What you are asked to do: Going line by line through the listing below, count each line that includes the word "Jacques", and reply with the count only.

▼

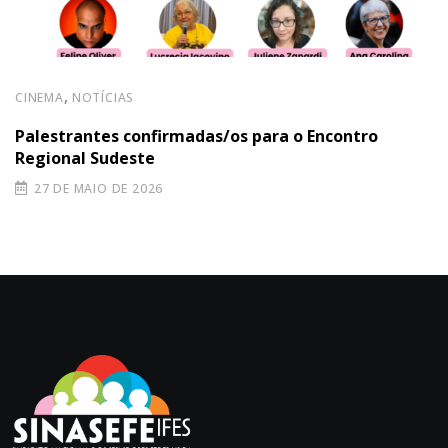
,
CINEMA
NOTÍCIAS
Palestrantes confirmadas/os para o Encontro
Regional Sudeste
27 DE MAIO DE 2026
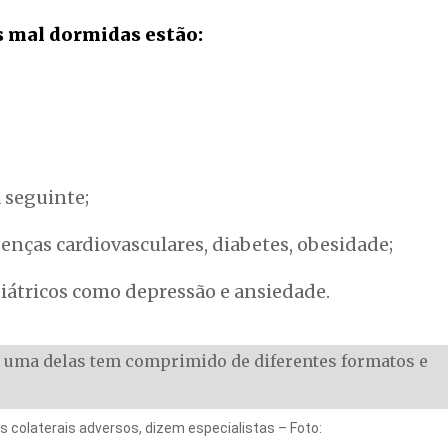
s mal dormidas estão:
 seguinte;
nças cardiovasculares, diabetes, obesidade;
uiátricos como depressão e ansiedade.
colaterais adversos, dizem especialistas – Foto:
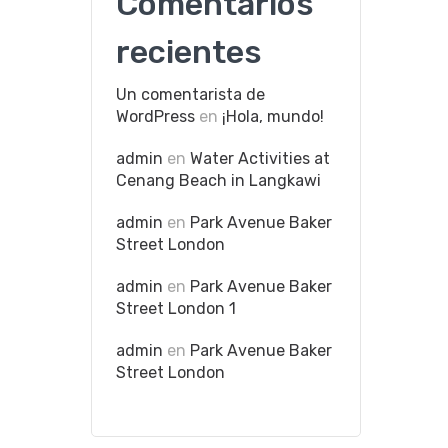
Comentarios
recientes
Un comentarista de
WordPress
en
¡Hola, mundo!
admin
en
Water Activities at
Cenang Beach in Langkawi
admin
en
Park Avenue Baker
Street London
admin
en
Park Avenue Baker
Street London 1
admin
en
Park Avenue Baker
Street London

▲
▼

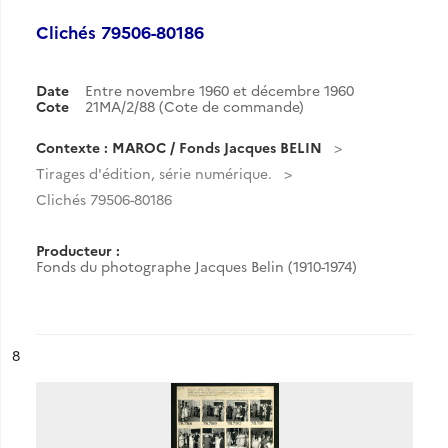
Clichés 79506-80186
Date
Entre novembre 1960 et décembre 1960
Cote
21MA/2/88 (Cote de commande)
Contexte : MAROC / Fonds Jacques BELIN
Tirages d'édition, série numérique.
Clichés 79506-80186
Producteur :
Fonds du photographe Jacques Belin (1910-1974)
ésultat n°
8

▲

Written answer: 2